B. "Morales" a favor de Fausto Andrés Cardeña Vásquez, en la suma en pesos colombianos de 800 gramos oro a la fecha de ejecutoria de la sentencia.

Cópiese, notifíquese, publíquese y devuélvase.

MARÍA ELENA GIRALDO GÓMEZ

Presidenta

JESÚS MARÍA CARRILLO BALLESTEROS

GERMÁN RODRÍGUEZ VILLAMIZAR

RICARDO HOYOS DUQUE

NOTAS DE PIE DE PAGINA

Comité de Ministros del Consejo de Europa, Resolución 75-7 del 14 de marzo de 1975.

Sentencia proferida el 25 de septiembre de 1997 en el proceso No. 10.421. Actor: María Edelmira Cano y otro.

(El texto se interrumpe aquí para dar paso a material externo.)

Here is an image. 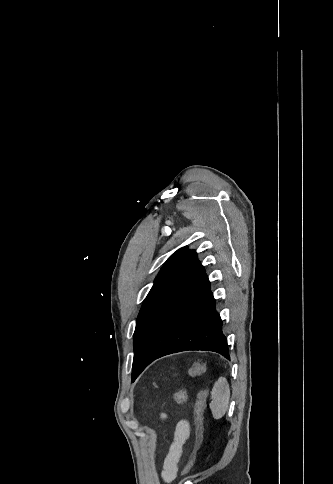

Henao Pérez, Juan Carlos. El Daño. Ediciones Universidad Externado de Colombia. 1998. Pág. 237.

A manera de ejemplo puede citarse:  Sentencia  10730 proferida el 19 de septiembre de 1996. Sentencia 10646 proferida el 26 de abril de 1996.

Así lo ha considerado la Sala en varias providencias: Sentencia 7449 proferida el 26 de febrero de 1993., actor: Antonio Diego Vallejo Jaramillo; 7872 proferida el 16 de junio de 1993, actor: Carmen Julio López Leal; 7622 proferida el 12 de julio de 1993, actor: José Orlando Isaza Cifuentes y sentencia proferida el 30 de octubre de 1996, actor: Julieta Díez.

 Sentencia de 28 de octubre de 1999. Expediente 12.384. Demandante: Luis Eudoro Jojoa Jojoa. Demandada: Nación (Ministerio de Defensa).